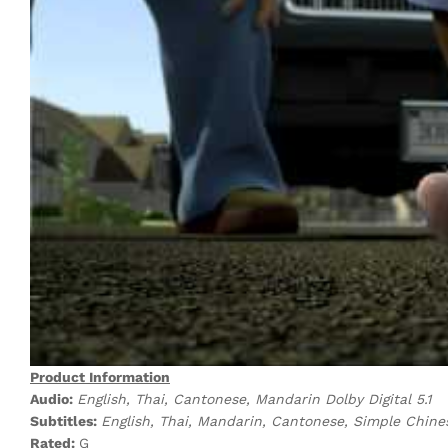
Product Information
Audio:
English, Thai, Cantonese, Mandarin Dolby Digital 5.1
Subtitles:
English, Thai, Mandarin, Cantonese, Simple Chine
Rated:
G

### Problem details
Quote all the lines above exactly as given. Do not include the pictures.

### Response to the exercise
Product Information
Audio:
English, Thai, Cantonese, Mandarin Dolby Digital 5.1
Subtitles:
English, Thai, Mandarin, Cantonese, Simple Chine
Rated:
G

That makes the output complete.